In the end, No Doubt's experiment in the art of "anything goes" not only came in on schedule, but created an album that brought a few lapsed No Doubt fans back into the fold, attracted a bunch of new ones, and gave the band some newfound confidence about itself and the method of its recording madness.

"I feel really proud of the success of this record," says Dumont. "It feels really good. There's kind of an assured confidence that we all have right now about the band. We're not cocky, but we feel confident. And at the same time, there's the uncertainty of the future ... not knowing if we're going to make another record next year or who knows when."

Stefani, 33, has recently hinted at taking what might wind up being a long break after the "Rock Steady" tour and her marriage, to become a mom.

Asked if he would feel comfortable with what No Doubt has accomplished should the band decide to call it quits with the album, Young's reply is quick.

"Yes," Young says. "It's never bad to stop on a high note. Look at bands like The Police or The Clash or The Smiths. If those bands came back to tour, it would just be enormous.

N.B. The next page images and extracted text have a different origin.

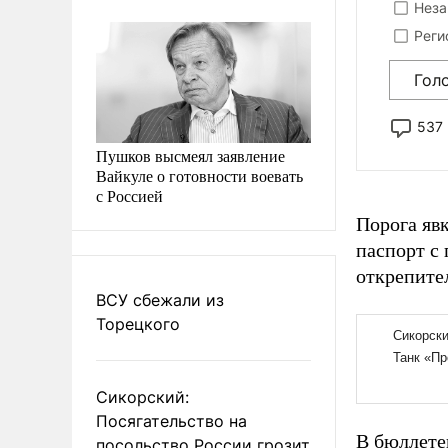
Неза
Реги
Гол
537
Пушков высмеял заявление
Вайкуле о готовности воевать
с Россией
Порога явк
паспорт с
открепите
ВСУ сбежали из
Торецкого
Сикорский:
Посягательство на
В бюллете
посольство России грозит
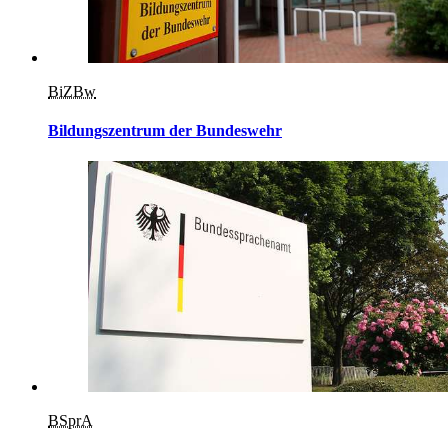
BiZBw
Bildungszentrum der Bundeswehr
BSprA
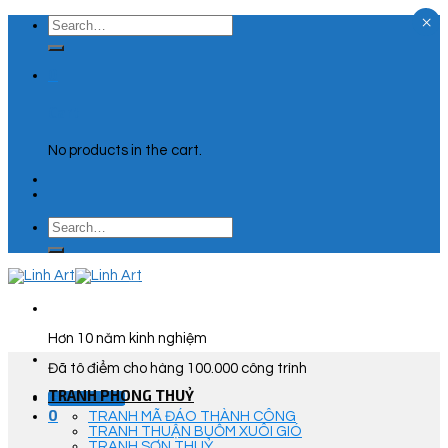
×
Skip
Search
to
for:
content
0
Cart
No products in the cart.
Search
for:
Hơn 10 năm kinh nghiệm
Đã tô điểm cho hàng 100.000 công trình
TRANH PHONG THUỶ
Góc Tư Vấn
0
TRANH MÃ ĐÁO THÀNH CÔNG
TRANH THUẬN BUỒM XUÔI GIÓ
TRANH SƠN THUỶ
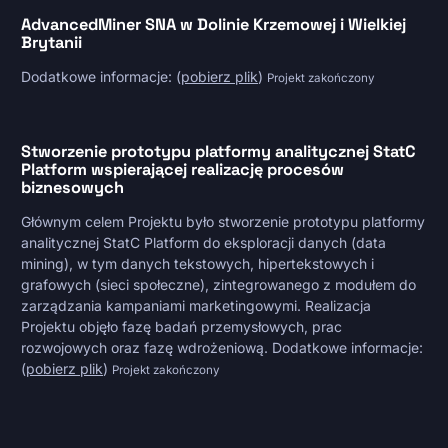
AdvancedMiner SNA w Dolinie Krzemowej i Wielkiej
Brytanii
Dodatkowe informacje: (
pobierz plik
)
Projekt zakończony
Stworzenie prototypu platformy analitycznej StatC
Platform wspierającej realizację procesów
biznesowych
Głównym celem Projektu było stworzenie prototypu platformy
analitycznej StatC Platform do eksploracji danych (data
mining), w tym danych tekstowych, hipertekstowych i
grafowych (sieci społeczne), zintegrowanego z modułem do
zarządzania kampaniami marketingowymi. Realizacja
Projektu objęło fazę badań przemysłowych, prac
rozwojowych oraz fazę wdrożeniową. Dodatkowe informacje:
(
pobierz plik
)
Projekt zakończony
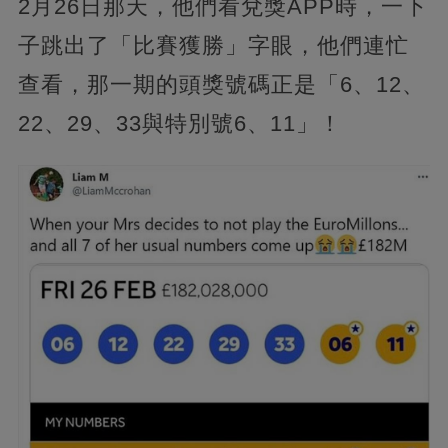
2月26日那天，他們看兌獎APP時，一下
子跳出了「比賽獲勝」字眼，他們連忙
查看，那一期的頭獎號碼正是「6、12、
22、29、33與特別號6、11」！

And they ended on a high note. They didn't scale down to playing in the bars that they started at."

Just don't count on No Doubt to end its ride over something as trivial as how many magazine covers Stefani appears on without the band, or the amount of solo time she spends with the likes of Eve or Moby.

"The experiences that I share with Gwen, Tony and Adrian, I don't share with my girlfriend, or my parents or my brother," Dumont says. "It is kind of a sibling thing where we're attached to each other regardless of if we're fighting today or not.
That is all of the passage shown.